| WORK REQUEST |
On how many lines of these entries does the word "Noordhorn" occur? State the number alone.

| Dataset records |
***

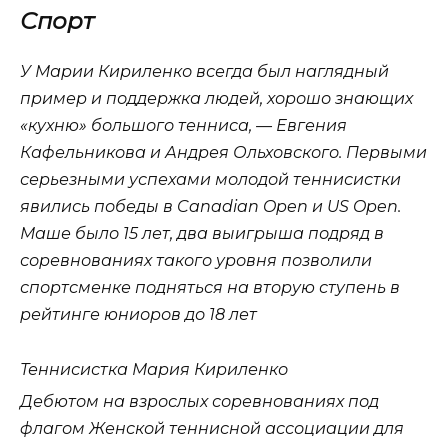
Спорт
У Марии Кириленко всегда был наглядный
пример и поддержка людей, хорошо знающих
«кухню» большого тенниса, — Евгения
Кафельникова и Андрея Ольховского. Первыми
серьезными успехами молодой теннисистки
явились победы в Canadian Open и US Open.
Маше было 15 лет, два выигрыша подряд в
соревнованиях такого уровня позволили
спортсменке подняться на вторую ступень в
рейтинге юниоров до 18 лет
Теннисистка Мария Кириленко
Дебютом на взрослых соревнованиях под
флагом Женской теннисной ассоциации для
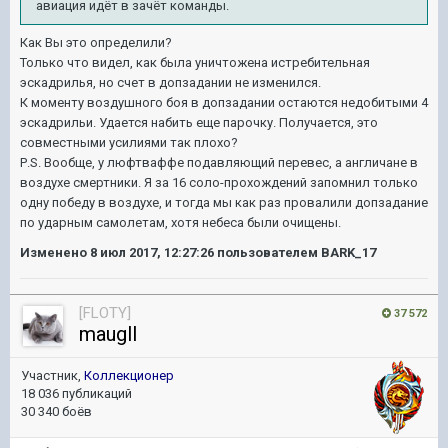
авиация идёт в зачёт команды.
Как Вы это определили?
Только что видел, как была уничтожена истребительная
эскадрилья, но счет в допзадании не изменился.
К моменту воздушного боя в допзадании остаются недобитыми 4
эскадрильи. Удается набить еще парочку. Получается, это
совместными усилиями так плохо?
P
.
S
. Вообще, у люфтваффе подавляющий перевес, а англичане в
воздухе смертники. Я за 16 соло-прохождений запомнил только
одну победу в воздухе, и тогда мы как раз провалили допзадание
по ударным самолетам, хотя небеса были очищены.
Изменено
8 июл 2017, 12:27:26
пользователем BARK_17
[FLOTY]
37 572
maugll
Участник,
Коллекционер
18 036 публикаций
30 340 боёв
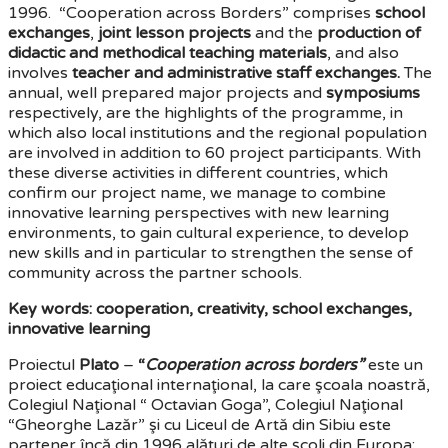
1996. “Cooperation across Borders” comprises
school
exchanges
,
joint lesson projects
and the
production of
didactic and methodical teaching materials
, and also
involves
teacher and administrative staff exchanges.
The
annual, well prepared major projects and
symposiums
respectively, are the highlights of the programme, in
which also local institutions and the regional population
are involved in addition to 60 project participants. With
these diverse activities in different countries, which
confirm our project name, we manage to combine
innovative learning perspectives with new learning
environments, to gain cultural experience, to develop
new skills and in particular to strengthen the sense of
community across the partner schools.
Key words: cooperation, creativity, school exchanges,
innovative learning
Proiectul
Plato
–
“
Cooperation across borders”
este un
proiect educaţional internaţional, la care şcoala noastră,
Colegiul Naţional “ Octavian Goga”, Colegiul Naţional
“Gheorghe Lazăr” şi cu Liceul de Artă din Sibiu este
partener încă din 1996 alături de alte şcoli din Europa:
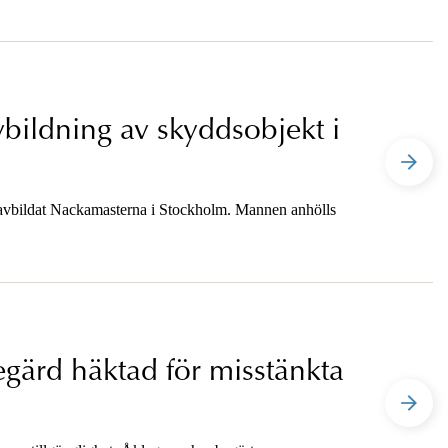
vbildning av skyddsobjekt i
a avbildat Nackamasterna i Stockholm. Mannen anhölls
gärd häktad för misstänkta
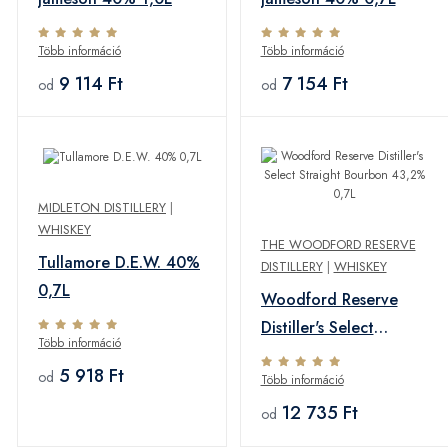
Több információ
Több információ
9 114 Ft
7 154 Ft
od
od
MIDLETON DISTILLERY
|
WHISKEY
THE WOODFORD RESERVE
Tullamore D.E.W. 40%
DISTILLERY
|
WHISKEY
0,7L
Woodford Reserve
Distiller's Select
Több információ
Straight Bourbon
5 918 Ft
od
Több információ
43,2% 0,7L
12 735 Ft
od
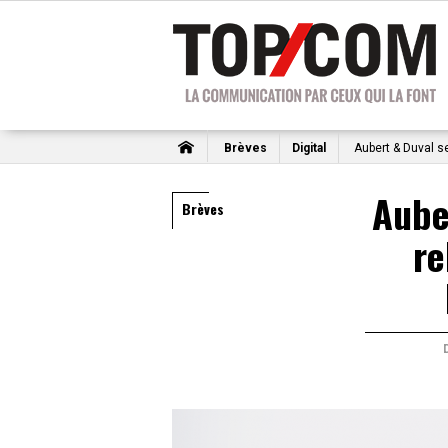
Brèves
Digital
Aubert & Duval s
Aube
Brèves
re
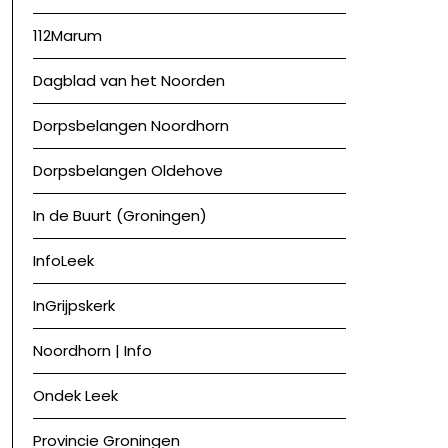
112Marum
Dagblad van het Noorden
Dorpsbelangen Noordhorn
Dorpsbelangen Oldehove
In de Buurt (Groningen)
InfoLeek
InGrijpskerk
Noordhorn | Info
Ondek Leek
Provincie Groningen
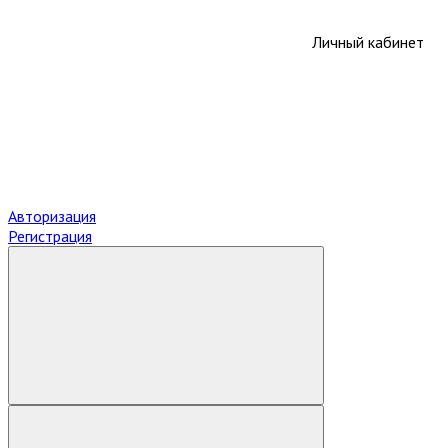
Личный кабинет
Авторизация
Регистрация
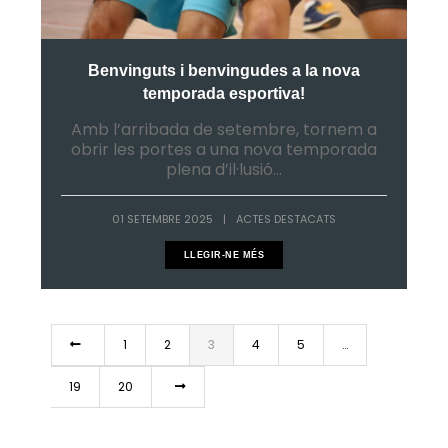
Benvinguts i benvingudes a la nova
temporada esportiva!
Amb l’arribada de setembre, tornem a
obrir les portes a una nova temporada
plena d’il·lusió...
01 SETEMBRE 2025
|
ACTES DESTACATS
LLEGIR-NE MÉS
1
2
3
4
5
…
19
20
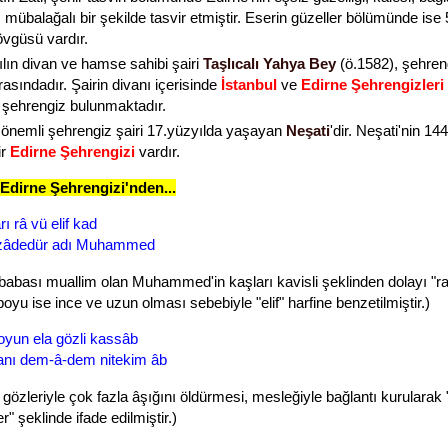
 mübalağalı bir şekilde tasvir etmiştir. Eserin güzeller bölümünde ise 
övgüsü vardır.
ılın divan ve hamse sahibi şairi
Taşlıcalı Yahya Bey
(ö.1582), şehren
arasındadır. Şairin divanı içerisinde
İstanbul
ve
Edirne Şehrengizleri
i şehrengiz bulunmaktadır.
r önemli şehrengiz şairi 17.yüzyılda yaşayan
Neşati
'dir. Neşati'nin 14
ir
Edirne Şehrengizi
vardır.
 Edirne Şehrengizi'nden...
rı râ vü elif kad
mzâdedür adı Muhammed
 babası muallim olan Muhammed'in kaşları kavisli şeklinden dolayı "ra
boyu ise ince ve uzun olması sebebiyle "elif" harfine benzetilmiştir.)
 koyun ela gözli kassâb
anı dem-â-dem nitekim âb
 gözleriyle çok fazla âşığını öldürmesi, mesleğiyle bağlantı kurularak 
" şeklinde ifade edilmiştir.)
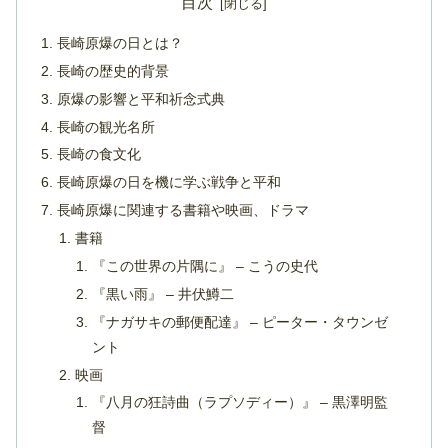
目次
長崎原爆の日とは？
長崎の歴史的背景
原爆の影響と平和祈念式典
長崎の観光名所
長崎の食文化
長崎原爆の日を機に学ぶ戦争と平和
長崎原爆に関連する書籍や映画、ドラマ
書籍
『この世界の片隅に』 – こうの史代
『黒い雨』 – 井伏鱒二
『ナガサキの郵便配達』 – ピーター・タウンゼ
ント
映画
『八月の狂詩曲（ラプソディー）』 – 黒澤明監
督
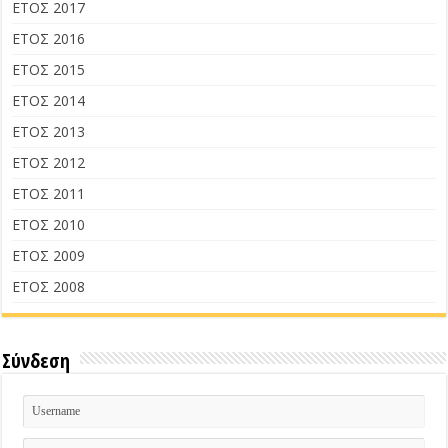
ΕΤΟΣ 2017
ΕΤΟΣ 2016
ΕΤΟΣ 2015
ΕΤΟΣ 2014
ΕΤΟΣ 2013
ΕΤΟΣ 2012
ΕΤΟΣ 2011
ΕΤΟΣ 2010
ΕΤΟΣ 2009
ΕΤΟΣ 2008
Σύνδεση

***

| WRITTEN REPLY |
2